🚀[FEA]: Add mechanism for a dataloader to be aware of model parallel partitioning

Open akshaysubr opened this issue 2 years ago • 1 comments

Is this a new feature, an improvement, or a change to existing functionality?

New Feature

How would you describe the priority of this feature request

Medium

Please provide a clear description of problem you would like to solve.

With model parallel training, each process might need only a subset of the full input. This is nice to reduce the I/O requirements per process but the model parallel partitioning is typically decided by the model implementation and the dataloader is unaware of it. It would be good to add some mechanism for a dataloader to be aware of this partitioning either by directly querying DistributedManager or allow the user to query the model instance for this info and pass that down to the dataloader.

Describe any alternatives you have considered

None

Sep 07 '23 17:09 akshaysubr

The incoming upgrades to DistributedManager will enable DeviceMesh in modulus.
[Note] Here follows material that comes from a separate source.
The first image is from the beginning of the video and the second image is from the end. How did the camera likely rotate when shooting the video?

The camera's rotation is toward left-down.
While mesh configuration and dimension naming will be a user choice, the general workflow will look like this:

mesh_sizes = [-1, 4]
mesh_names = ["data_parallel", "model_parallel"]
mesh = dm.init_device_mesh(mesh_sizes, mesh_names)

This will configure pytorch's process groups by creating a DeviceMesh that coordinates GPUs into a hierarchy of groups. Assuming the user is consistent with naming schemes, if the model is using model_parallel to designate that a model will be distributed on 4 GPUs, each dataloader process could do the following:


model_parallel_mesh = dm.mesh()['model_parallel']
model_parallel_group = model_parallel_mesh.get_group()
# Requires process group + global rank:
this_model_parallel_rank = dist.get_group_rank(model_parallel_group, dm.rank)
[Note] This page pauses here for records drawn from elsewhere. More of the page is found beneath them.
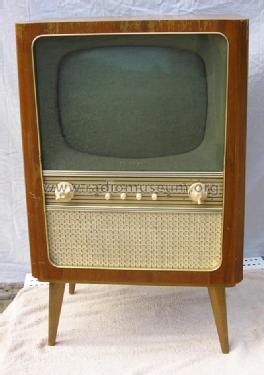 You are a GUI agent. You are given a task and a screenshot of the screen. Output one action in this format:
    pyautogui.click(x=<x>, y=<y>)
    Task: Click on the wall
    This screenshot has height=375, width=264.
    Given the screenshot: What is the action you would take?
    pyautogui.click(x=10, y=200) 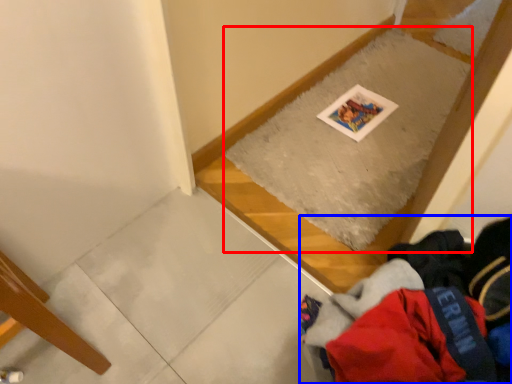 Question: Which point is further to the camera, mat (highlighted by a red box) or clothing (highlighted by a blue box)?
From there, the dataloader is free to optimize data loading and partitioning based on the local rank exclusively within the model-parallel group, and be confident the local rank will be consistent in the model's code space too. This is also extensible to more levels of parallelism with larger (high rank) DeviceMesh objects.

@akshaysubr would this meet your requirements?

Jan 28 '25 20:01 coreyjadams